ROMA, domingo, 25 noviembre 2007 (ZENIT.org).- Cómo reconciliar los principios morales con las exigencias políticas y sociales de una sociedad secularizada es uno de los temas subyacentes a muchos debates contemporáneos. Un libro publicado hace poco en Australia aporta algunas reflexiones sobre este tema.

«God and Caesar: Selected Essays on Religion, Politics and Society» («Dios y el César: ensayos escogidos sobre religión, política y sociedad»), publicado conjuntamente por Connor Court Publishing y la Catholic University of America Press, recoge diez ensayos del arzobispo de Sydney, el cardenal George Pell.

En la introducción a los ensayos, el purpurado reconoce que su principal preocupación es la religión. Por eso, los escritos filosóficos no deberían verse como un sustitutivo de la necesidad de seguir la llamada de Cristo a la conversión, sino más bien como una aportación al diálogo con la sociedad que nos rodea.

La ley y la moralidad es el tema del primer ensayo. Aunque la ley debe aplicarse a todos, sean cuales sean sus creencias, es cuestionable el presupuesto de que ley y moralidad deben separarse, mantiene el cardenal Pell.

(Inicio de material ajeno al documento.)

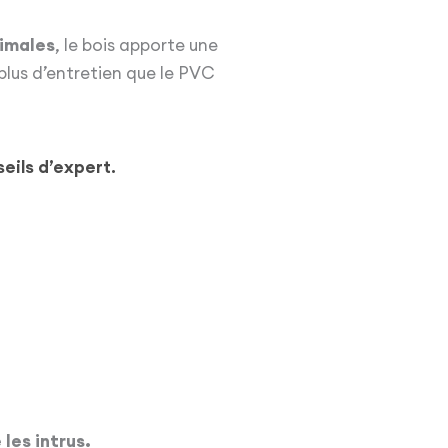
timales
, le bois apporte une
plus d’entretien que le PVC
ils d’expert.
 les intrus.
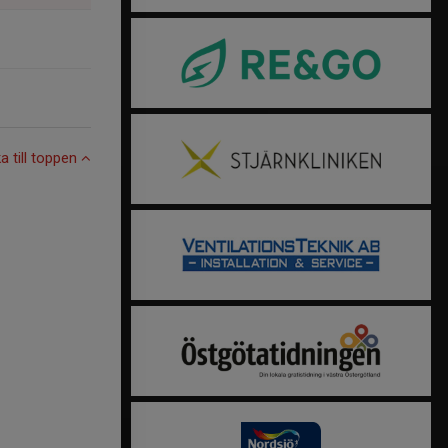
ka till toppen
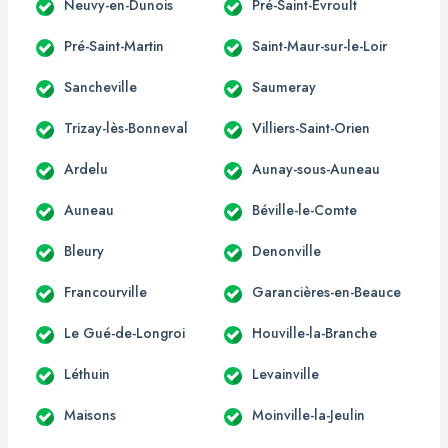
Neuvy-en-Dunois
Pré-Saint-Évroult
Pré-Saint-Martin
Saint-Maur-sur-le-Loir
Sancheville
Saumeray
Trizay-lès-Bonneval
Villiers-Saint-Orien
Ardelu
Aunay-sous-Auneau
Auneau
Béville-le-Comte
Bleury
Denonville
Francourville
Garancières-en-Beauce
Le Gué-de-Longroi
Houville-la-Branche
Léthuin
Levainville
Maisons
Moinville-la-Jeulin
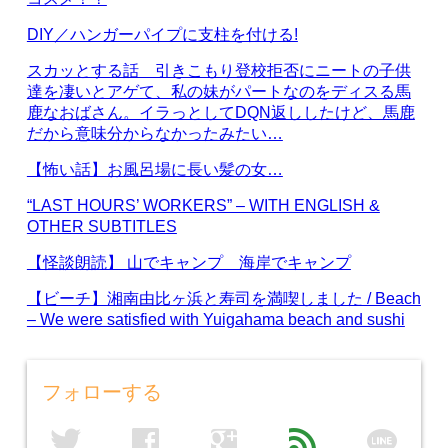
DIY／ハンガーパイプに支柱を付ける!
スカッとする話 引きこもり登校拒否にニートの子供
達を凄いとアゲて、私の妹がパートなのをディスる馬
鹿なおばさん。イラっとしてDQN返ししたけど、馬鹿
だから意味分からなかったみたい…
【怖い話】お風呂場に長い髪の女…
“LAST HOURS’ WORKERS” – WITH ENGLISH &
OTHER SUBTITLES
【怪談朗読】 山でキャンプ 海岸でキャンプ
【ビーチ】湘南由比ヶ浜と寿司を満喫しました / Beach
– We were satisfied with Yuigahama beach and sushi
フォローする
line
twitter
facebook
google
feed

De hecho, la moralidad que la mayoría busca excluir es casi siempre la cristiana. Este silenciar la moralidad se basa en premisas falsas, indica el cardenal. Para empezar, cualquier ley contiene implícitamente una cierta visión moral de la sociedad. Una ley que legaliza el aborto o la eutanasia, especialmente si reivindica esta especie de «derechos», se basa en el argumento de que son algo moral.

Además, muchos principios morales cristianos tienen su base en argumentos de la razón, como la dignidad de la persona humana, y son, por lo mismo, más universales que algunos preceptos extraídos de una particular posición religiosa. El ensayo lanza un desafío: «Defender la vida humana sobre la base de la dignidad inviolable de la persona, ¿es lo mismo que imponer unos puntos de vista personales al resto de la comunidad?».

Decisiones arbitrarias
Refiriéndose al Papa Juan Pablo II, el cardenal Pell observa que las democracias están teniendo dificultades a la hora de definir los derechos y corren el riesgo de caer en una situación donde las cuestiones fundamentales se decidan de forma arbitraria. Cuando se exalta la libertad como un absoluto sin ningún límite, acaba en relativismo. A su vez, esto convierte a la ley, de ser una protectora de la vida y de la sociedad, en una fuerza que la mina.

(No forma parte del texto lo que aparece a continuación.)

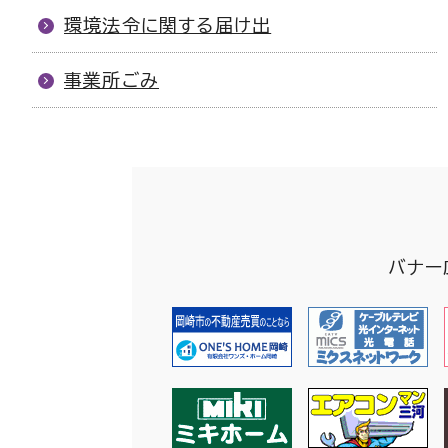
環境法令に関する届け出
事業所ごみ
バナー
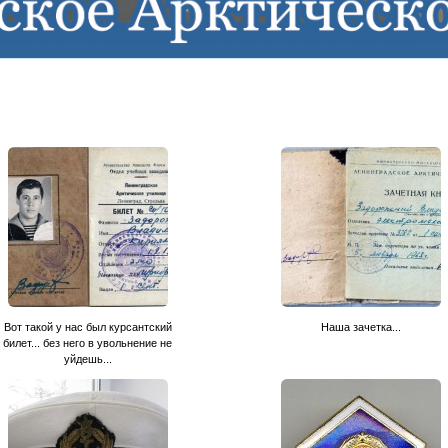
Вот такой у нас был курсантский
Наша зачетка...
билет... без него в увольнение не
уйдешь...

«La libertad hoy, en su sentido diario, significa la falta de límites a la posibilidad: lo que quieras, lo que desees, lo que puedas hacer», observa el cardenal en uno de los ensayos del libro.

El cardenal Pell pregunta si es cierto que la democracia nos exige vivir en una situación donde nos vemos afligidos por millones de abortos, una industria pornográfica floreciente, altos niveles de divorcios y matrimonios rotos, eutanasia legal e investigación utilizando embriones.

El purpurado observa que el desafío para los cristianos consiste en formular en términos humanos, no religiosos, «por qué la protección de la ecología moral es necesaria e importante para la sociedad». Esto requiere, recomienda, respeto por los demás, entablar un diálogo, y la creación de confianza y amistad.

Otro ensayo del libro advierte, no obstante, ante una posible trampa en este diálogo sobre los derechos humanos, especialmente el error de poner como un absoluto exclusivo el concepto de la primacía de la conciencia. Con demasiada frecuencia, advierte el cardenal Pell, «la primacía de la conciencia se usa para justificar lo que quisiéramos hacer en vez de descubrir lo que Dios quiere que hagamos».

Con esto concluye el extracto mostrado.